What is being asked
Wherever the word "stone" appears in a line of the data, that line should be copied.

[Transcribed page contents]

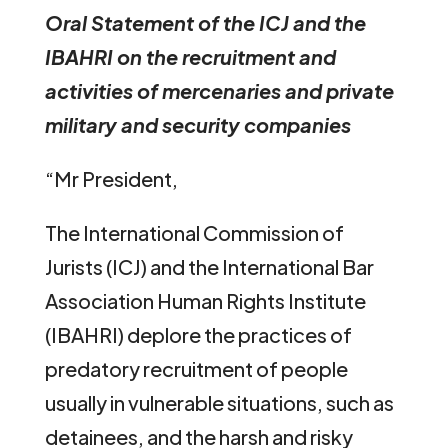
Oral Statement of the ICJ and the
IBAHRI on the recruitment and
activities of mercenaries and private
military and security companies
“Mr President,
The International Commission of
Jurists (ICJ) and the International Bar
Association Human Rights Institute
(IBAHRI) deplore the practices of
predatory recruitment of people
usually in vulnerable situations, such as
detainees, and the harsh and risky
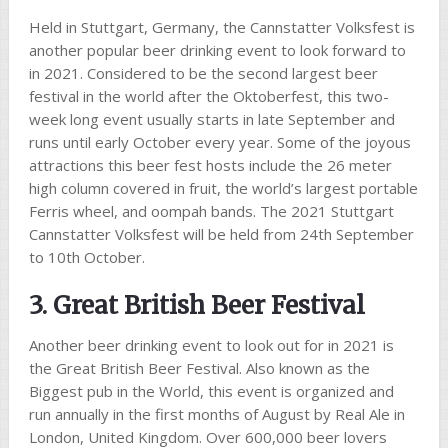
Held in Stuttgart, Germany, the Cannstatter Volksfest is
another popular beer drinking event to look forward to
in 2021. Considered to be the second largest beer
festival in the world after the Oktoberfest, this two-
week long event usually starts in late September and
runs until early October every year. Some of the joyous
attractions this beer fest hosts include the 26 meter
high column covered in fruit, the world’s largest portable
Ferris wheel, and oompah bands. The 2021 Stuttgart
Cannstatter Volksfest will be held from 24th September
to 10th October.
3. Great British Beer Festival
Another beer drinking event to look out for in 2021 is
the Great British Beer Festival. Also known as the
Biggest pub in the World, this event is organized and
run annually in the first months of August by Real Ale in
London, United Kingdom. Over 600,000 beer lovers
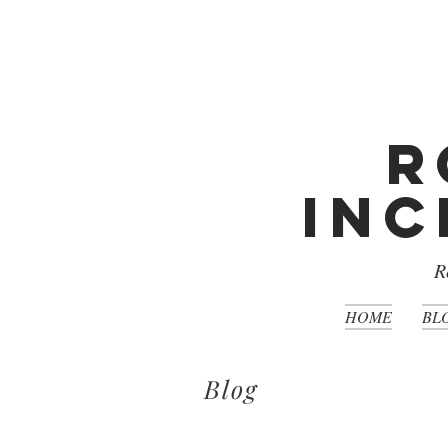
R
Inc
R
HOME
BL
Blog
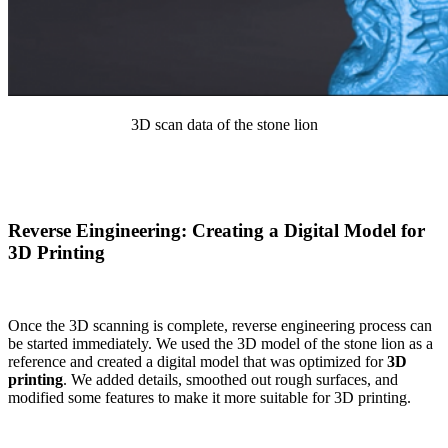
3D scan data of the stone lion
Reverse Eingineering: Creating a Digital Model for
3D Printing
Once the 3D scanning is complete, reverse engineering process can
be started immediately. We used the 3D model of the stone lion as a
reference and created a digital model that was optimized for
3D
printing
. We added details, smoothed out rough surfaces, and
modified some features to make it more suitable for 3D printing.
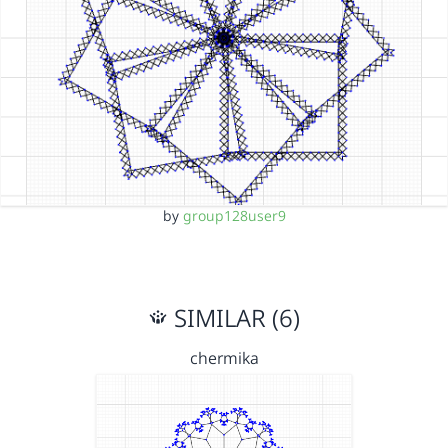
by
group128user9
SIMILAR (6)
chermika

Exercise solution
3D scan data of the stone lion
be started immediately. We used the 3D model of the stone lion as a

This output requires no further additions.